TJ moved to his new home on April 1st, 2011. He seems to be adjusting well, in great part because our caregiver is so devoted to his friend, TJ. His plans changed so he decided to take a job with the group home (at a lower wage) because he wanted to see a successful transition. Although he works with the other children in the home as well, he is there to help others best be with TJ and continues to lookout for his best interests.

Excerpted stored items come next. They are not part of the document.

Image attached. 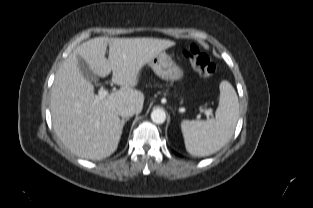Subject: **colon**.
<instances>
[{
  "label": "colon",
  "mask_w": 313,
  "mask_h": 208,
  "mask_svg": "<svg viewBox=\"0 0 313 208\" xmlns=\"http://www.w3.org/2000/svg\"><path fill=\"white\" fill-rule=\"evenodd\" d=\"M184 57L193 68L204 77H212L216 72V66L210 61L196 44L187 46L183 51Z\"/></svg>",
  "instance_id": "1"
}]
</instances>
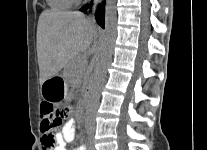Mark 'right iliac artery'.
<instances>
[{"label": "right iliac artery", "mask_w": 207, "mask_h": 150, "mask_svg": "<svg viewBox=\"0 0 207 150\" xmlns=\"http://www.w3.org/2000/svg\"><path fill=\"white\" fill-rule=\"evenodd\" d=\"M78 150H86L85 146H81L80 148H78Z\"/></svg>", "instance_id": "82829eb1"}]
</instances>
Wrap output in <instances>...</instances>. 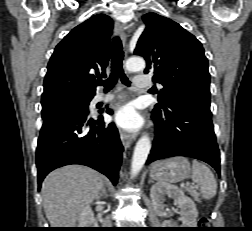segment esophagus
<instances>
[{"instance_id": "34e87169", "label": "esophagus", "mask_w": 252, "mask_h": 231, "mask_svg": "<svg viewBox=\"0 0 252 231\" xmlns=\"http://www.w3.org/2000/svg\"><path fill=\"white\" fill-rule=\"evenodd\" d=\"M115 28H116V31L121 36V39L123 41V45L125 47H127V38H126V34H125V27L121 23L117 22L115 24ZM119 135H120L121 142H122L123 146L125 147V149H127L131 145V143L133 142V140L136 137V135L128 134V133L124 132L123 130L119 131Z\"/></svg>"}]
</instances>
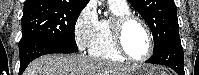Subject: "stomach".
Masks as SVG:
<instances>
[{"label": "stomach", "mask_w": 199, "mask_h": 75, "mask_svg": "<svg viewBox=\"0 0 199 75\" xmlns=\"http://www.w3.org/2000/svg\"><path fill=\"white\" fill-rule=\"evenodd\" d=\"M160 67L142 64L135 67L129 75H167Z\"/></svg>", "instance_id": "stomach-1"}]
</instances>
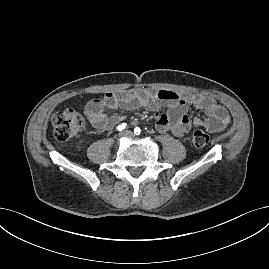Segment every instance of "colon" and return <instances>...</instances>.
<instances>
[{
	"label": "colon",
	"mask_w": 269,
	"mask_h": 269,
	"mask_svg": "<svg viewBox=\"0 0 269 269\" xmlns=\"http://www.w3.org/2000/svg\"><path fill=\"white\" fill-rule=\"evenodd\" d=\"M52 125L55 138L59 141H67L84 130L86 120L78 111L67 108L53 115ZM192 141L196 148H204L209 142V136L205 132L197 130L193 133Z\"/></svg>",
	"instance_id": "1"
}]
</instances>
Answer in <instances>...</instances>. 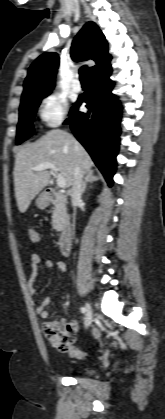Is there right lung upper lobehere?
<instances>
[{"mask_svg": "<svg viewBox=\"0 0 165 419\" xmlns=\"http://www.w3.org/2000/svg\"><path fill=\"white\" fill-rule=\"evenodd\" d=\"M71 57L74 61L92 59L96 65L89 68V78L111 68V55L105 36L94 22L86 23L73 40ZM59 64L57 53H45L30 66L24 81L21 101L34 95L50 92L55 86V75Z\"/></svg>", "mask_w": 165, "mask_h": 419, "instance_id": "1", "label": "right lung upper lobe"}]
</instances>
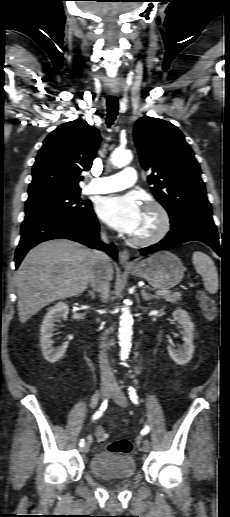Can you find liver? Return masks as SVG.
Segmentation results:
<instances>
[{
    "label": "liver",
    "instance_id": "liver-1",
    "mask_svg": "<svg viewBox=\"0 0 230 517\" xmlns=\"http://www.w3.org/2000/svg\"><path fill=\"white\" fill-rule=\"evenodd\" d=\"M98 265L94 250L70 240H49L32 248L15 274L20 322L56 300L80 295ZM108 275L113 278L110 263Z\"/></svg>",
    "mask_w": 230,
    "mask_h": 517
}]
</instances>
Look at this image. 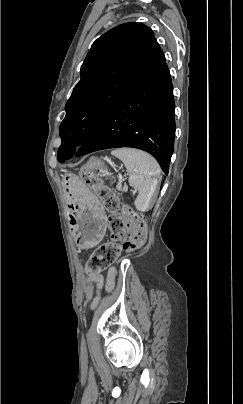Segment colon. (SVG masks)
Wrapping results in <instances>:
<instances>
[{"instance_id": "5ec220e1", "label": "colon", "mask_w": 243, "mask_h": 404, "mask_svg": "<svg viewBox=\"0 0 243 404\" xmlns=\"http://www.w3.org/2000/svg\"><path fill=\"white\" fill-rule=\"evenodd\" d=\"M100 163L91 160L81 172L86 184L95 192L108 215V227L111 240L99 246L90 256L86 271L94 275L115 261L122 251H133L140 248L146 240V225L144 219L125 208L120 211V200L117 193L103 184L97 175Z\"/></svg>"}]
</instances>
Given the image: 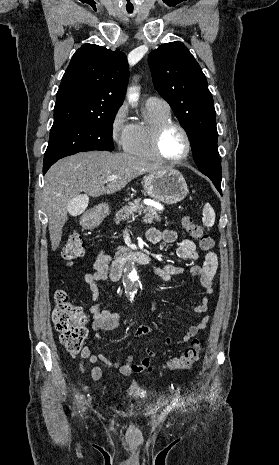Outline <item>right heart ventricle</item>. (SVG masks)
<instances>
[{"label":"right heart ventricle","instance_id":"right-heart-ventricle-1","mask_svg":"<svg viewBox=\"0 0 279 465\" xmlns=\"http://www.w3.org/2000/svg\"><path fill=\"white\" fill-rule=\"evenodd\" d=\"M169 120H172L170 108L146 104L143 119L132 124L131 138L125 148L126 153L143 160H159L152 146L153 135L161 123Z\"/></svg>","mask_w":279,"mask_h":465}]
</instances>
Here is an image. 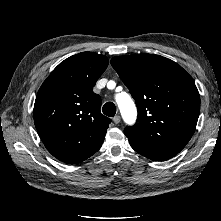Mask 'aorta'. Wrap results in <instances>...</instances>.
Instances as JSON below:
<instances>
[{
	"label": "aorta",
	"instance_id": "1",
	"mask_svg": "<svg viewBox=\"0 0 221 221\" xmlns=\"http://www.w3.org/2000/svg\"><path fill=\"white\" fill-rule=\"evenodd\" d=\"M116 101L124 121L129 124L134 123L137 116V110L129 95L121 94L116 98Z\"/></svg>",
	"mask_w": 221,
	"mask_h": 221
}]
</instances>
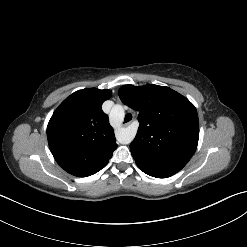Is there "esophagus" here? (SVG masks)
<instances>
[{
    "label": "esophagus",
    "instance_id": "obj_1",
    "mask_svg": "<svg viewBox=\"0 0 247 247\" xmlns=\"http://www.w3.org/2000/svg\"><path fill=\"white\" fill-rule=\"evenodd\" d=\"M131 122H128L126 125H129Z\"/></svg>",
    "mask_w": 247,
    "mask_h": 247
}]
</instances>
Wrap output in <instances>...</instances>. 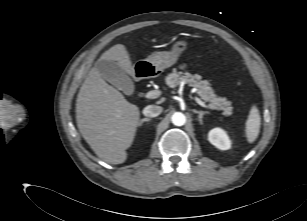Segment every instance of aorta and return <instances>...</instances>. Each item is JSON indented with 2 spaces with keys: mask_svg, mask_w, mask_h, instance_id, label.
Masks as SVG:
<instances>
[{
  "mask_svg": "<svg viewBox=\"0 0 307 221\" xmlns=\"http://www.w3.org/2000/svg\"><path fill=\"white\" fill-rule=\"evenodd\" d=\"M171 121L176 126H183L186 123V116L181 112H175L171 117Z\"/></svg>",
  "mask_w": 307,
  "mask_h": 221,
  "instance_id": "aorta-1",
  "label": "aorta"
}]
</instances>
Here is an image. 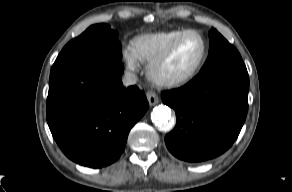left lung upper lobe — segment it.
<instances>
[{
	"label": "left lung upper lobe",
	"instance_id": "obj_1",
	"mask_svg": "<svg viewBox=\"0 0 292 192\" xmlns=\"http://www.w3.org/2000/svg\"><path fill=\"white\" fill-rule=\"evenodd\" d=\"M210 50L199 73L222 67L244 66L239 52L214 28L209 32Z\"/></svg>",
	"mask_w": 292,
	"mask_h": 192
}]
</instances>
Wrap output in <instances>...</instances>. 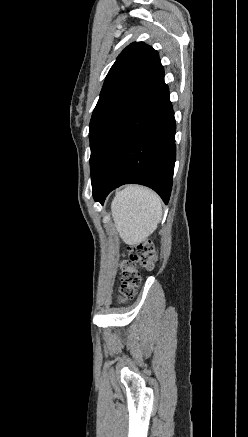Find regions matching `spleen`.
I'll return each mask as SVG.
<instances>
[{
	"instance_id": "1",
	"label": "spleen",
	"mask_w": 248,
	"mask_h": 437,
	"mask_svg": "<svg viewBox=\"0 0 248 437\" xmlns=\"http://www.w3.org/2000/svg\"><path fill=\"white\" fill-rule=\"evenodd\" d=\"M111 211L122 240L135 244L160 222L162 201L151 189L130 185L116 194Z\"/></svg>"
}]
</instances>
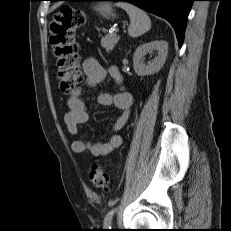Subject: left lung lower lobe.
Wrapping results in <instances>:
<instances>
[{"mask_svg": "<svg viewBox=\"0 0 231 231\" xmlns=\"http://www.w3.org/2000/svg\"><path fill=\"white\" fill-rule=\"evenodd\" d=\"M59 1V0H52ZM96 1V0H87ZM127 1L143 10L166 19L174 28L179 47L184 41L188 14L194 0H110Z\"/></svg>", "mask_w": 231, "mask_h": 231, "instance_id": "left-lung-lower-lobe-1", "label": "left lung lower lobe"}]
</instances>
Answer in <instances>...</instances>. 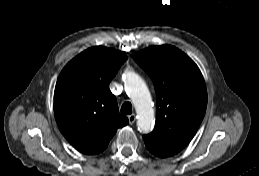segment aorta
<instances>
[{
  "label": "aorta",
  "mask_w": 259,
  "mask_h": 176,
  "mask_svg": "<svg viewBox=\"0 0 259 176\" xmlns=\"http://www.w3.org/2000/svg\"><path fill=\"white\" fill-rule=\"evenodd\" d=\"M125 88L137 112L138 130L148 133L154 126V110L146 83L137 73L129 71L125 78Z\"/></svg>",
  "instance_id": "762f6f07"
}]
</instances>
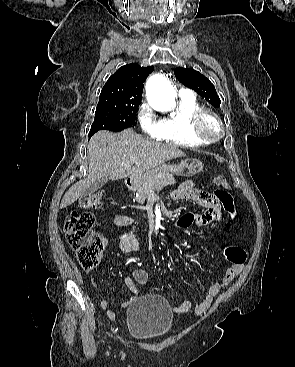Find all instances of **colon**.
<instances>
[{
	"label": "colon",
	"mask_w": 295,
	"mask_h": 367,
	"mask_svg": "<svg viewBox=\"0 0 295 367\" xmlns=\"http://www.w3.org/2000/svg\"><path fill=\"white\" fill-rule=\"evenodd\" d=\"M214 185L218 188L211 190L212 196H217L222 202L225 209L234 213V202L229 192V184L224 176H217L213 179ZM79 204L82 208H97L101 205V194L98 192L89 194L80 199ZM191 223V216L186 215L181 218L180 224L176 226L171 224L169 227L177 231H184L185 226ZM95 217L89 212L70 213L64 224L65 237L69 246L75 253L76 259L85 270L94 269L100 259L103 251V242L101 238L94 232ZM168 228L167 226L165 227ZM165 237L168 235L165 234ZM163 238L164 240L166 238ZM227 259L235 265H242L246 260V252L238 246H230L225 250Z\"/></svg>",
	"instance_id": "colon-1"
}]
</instances>
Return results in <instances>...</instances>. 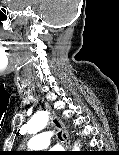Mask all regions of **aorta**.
Returning <instances> with one entry per match:
<instances>
[{
    "label": "aorta",
    "mask_w": 119,
    "mask_h": 155,
    "mask_svg": "<svg viewBox=\"0 0 119 155\" xmlns=\"http://www.w3.org/2000/svg\"><path fill=\"white\" fill-rule=\"evenodd\" d=\"M49 117L47 112H39L35 114L27 123V129L29 134H36L44 129L48 123ZM75 151L79 150V147L75 145Z\"/></svg>",
    "instance_id": "762f6f07"
}]
</instances>
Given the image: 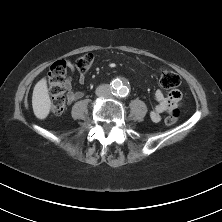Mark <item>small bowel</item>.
<instances>
[{
	"label": "small bowel",
	"mask_w": 222,
	"mask_h": 222,
	"mask_svg": "<svg viewBox=\"0 0 222 222\" xmlns=\"http://www.w3.org/2000/svg\"><path fill=\"white\" fill-rule=\"evenodd\" d=\"M70 68L72 71H74V67L72 65L70 66ZM85 79V74L80 73L79 82L83 84L85 82ZM65 89L69 102H74L83 96V93L81 91L74 90L72 77L66 78ZM154 96L157 104L150 111V118L154 122H159L163 113L170 112L171 109L181 110L185 106V99L182 92L179 90L170 91L168 97H166L161 90H157Z\"/></svg>",
	"instance_id": "obj_1"
}]
</instances>
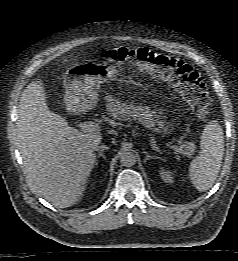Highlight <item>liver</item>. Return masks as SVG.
<instances>
[{"mask_svg": "<svg viewBox=\"0 0 238 261\" xmlns=\"http://www.w3.org/2000/svg\"><path fill=\"white\" fill-rule=\"evenodd\" d=\"M99 133H82L51 112L40 81L22 92L17 119V146L30 188L55 207L67 208L82 198L95 165Z\"/></svg>", "mask_w": 238, "mask_h": 261, "instance_id": "1", "label": "liver"}]
</instances>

Jane and I get to be husband and wife again, as opposed to full time caregivers. We have not missed going to see TJ a couple times a week, and have had him home a few times as well. Is it working out perfectly? Of course not, and we never expected it to. There is also that little feeling in the pit of our stomach to deal with. I suspect that those who have had to put their elderly parents in a nursing home experience the same feelings, but we have come to realize that we really did do the right thing for all of us, especially TJ. We wrote this piece in order to help others understand that while it is never going to be easy, the transition to out of home care IS going to happen for most of our children. We only hope that it will inspire confidence and optimism, replacing the hopelessness that many of us have felt on our darkest days.
Bob and Jane live in the United States and their story is likely the same as many thousands of other families around the world living with a child with severe autism and untreated inflammatory bowel disease. They wonder what our children’s lives would be like if someone would have listened to Dr. Andrew Wakefield and researched the most effective treatments, instead of attacking him those many years ago.